Illinois lawmakers pass social networking law

Share on Facebook
Share on Twitter
Print

By ELLYN FORTINO

It may soon be illegal for employers to gain access to jobseekers' social networking passwords if the governor signs the recently-approved measure.

State Rep. LaShawn Ford's (8th) bill passed both the Illinois House and Senate May 22 and has sent to Gov. Pat Quinn for his approval.

A spokesperson for Quinn said the governor has not received the bill ¡ª as the legislature has 30 days after a bill is approved to bring it to the governor ¡ª but once he does, he will review it.

Ford, whose district encompasses parts of Austin, said employers do not have the right to monitor or know every intimate detail of employee's private lives.

"Who we are friends with and what organizations we choose to support outside of work has nothing to do with whether we can do the job," Ford said in a written statement.

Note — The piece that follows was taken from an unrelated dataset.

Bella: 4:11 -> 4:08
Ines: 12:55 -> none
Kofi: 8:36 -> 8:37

The bill, HB 3782, would prohibit employers to access any account information for social networking platforms, such as Facebook and Twitter, among others. Melissa Williams, criminal justice committee chairwoman of the Westside Branch NAACP, said Ford's bill appeals to both Republicans and Democrats.

"It would really affect people's ability to get jobs and keep the jobs they have if they were required to give that password," Williams said. "That would be huge deal."

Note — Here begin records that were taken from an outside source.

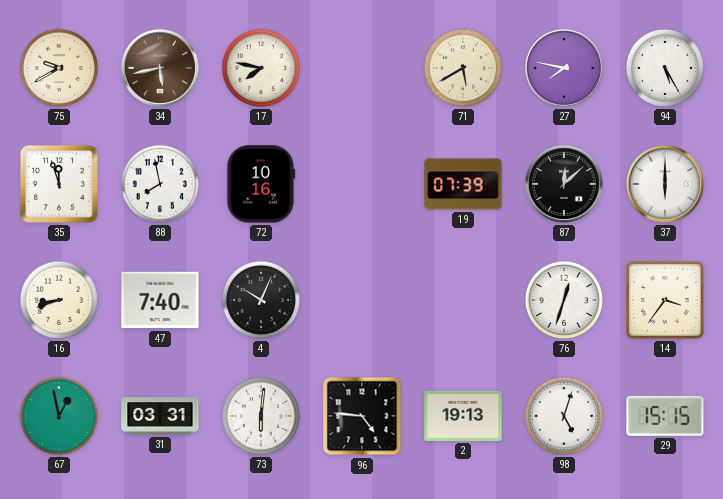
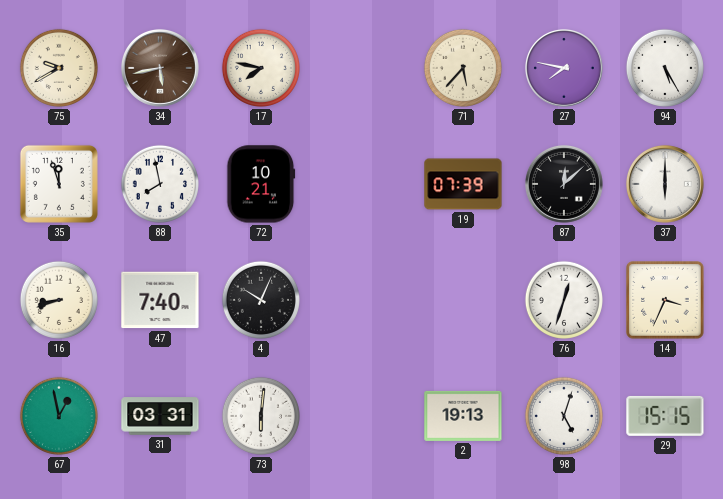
71: 5:40 -> 5:37
72: 10:16 -> 10:21
14: 3:36 -> 3:34
96: 4:46 -> none
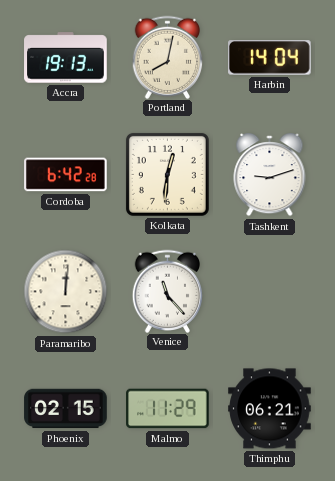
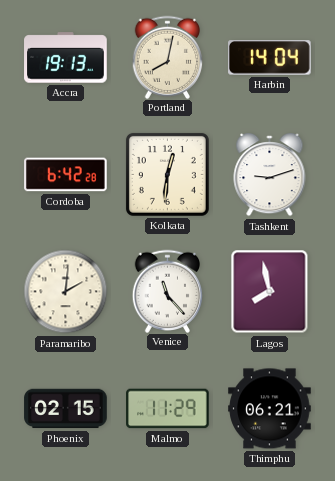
Paramaribo: 12:01 -> 2:01
Lagos: none -> 7:58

Employers are still allowed to look at the public profiles of current or potential employees. Williams said making it illegal for employers to have passwords is also a good idea for employers, because they wouldn't be held liable for something a worker did or said on a social network.

Maryland has a similar law on the books that bars employers from asking a job applicant to disclose a username or password to a social networking account, according to information provided by the National Conference of State Legislatures. Maryland's governor signed the measure on May 2.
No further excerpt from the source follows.